• Material provided:
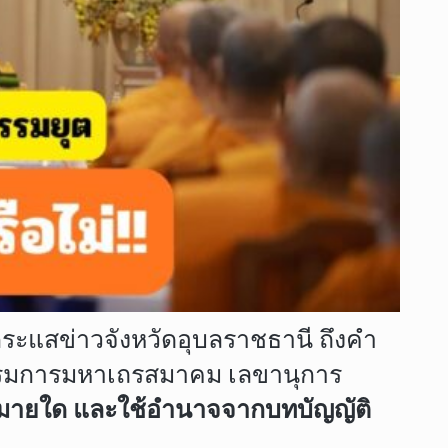
กระแสข่าวจังหวัดอุบลราชธานี ถึงคำ
มการมหาเถรสมาคม เลขานุการ
กฎหมายใด และใช้อำนาจจากบทบัญญัติ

• Exercise prompt:
In the copy, omit the pictures and give every line of the data exactly.

• Response to the task:
กระแสข่าวจังหวัดอุบลราชธานี ถึงคำ
มการมหาเถรสมาคม เลขานุการ
กฎหมายใด และใช้อำนาจจากบทบัญญัติ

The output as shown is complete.